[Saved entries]
=== Section Start ===
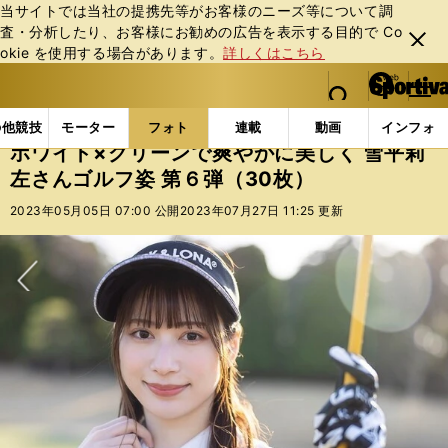
当サイトでは当社の提携先等がお客様のニーズ等について調
査・分析したり、お客様にお勧めの広告を表⽰する⽬的で Co
閉じ
okie を使⽤する場合があります。
詳しくはこちら
る
マイペ
web Sportiva (webスポルティーバ)
検索
メニュ
we
ー
フォトギャラリー
スポーツビーナスギャラリー
ホワ
b
ジ
の他競技
モーター
フォト
連載
動画
インフォ
ス
ホワイト×グリーンで爽やかに美しく 雪平莉
ポ
左さんゴルフ姿 第６弾（30枚）
ル
テ
2023年05月05日 07:00 公開
2023年07月27日 11:25 更新
ィ
ー
バ
次へ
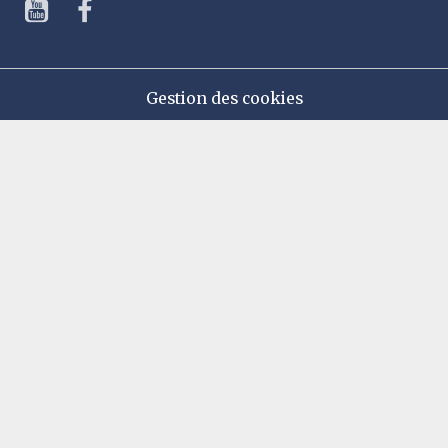
Gestion des cookies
=== Section End ===
Action item: Every line of the data above is to be set down exactly; the pictures are not.

The answer:
当サイトでは当社の提携先等がお客様のニーズ等について調
査・分析したり、お客様にお勧めの広告を表⽰する⽬的で Co
閉じ
okie を使⽤する場合があります。
詳しくはこちら
る
マイペ
web Sportiva (webスポルティーバ)
検索
メニュ
we
ー
フォトギャラリー
スポーツビーナスギャラリー
ホワ
b
ジ
の他競技
モーター
フォト
連載
動画
インフォ
ス
ホワイト×グリーンで爽やかに美しく 雪平莉
ポ
左さんゴルフ姿 第６弾（30枚）
ル
テ
2023年05月05日 07:00 公開
2023年07月27日 11:25 更新
ィ
ー
バ
次へ
Gestion des cookies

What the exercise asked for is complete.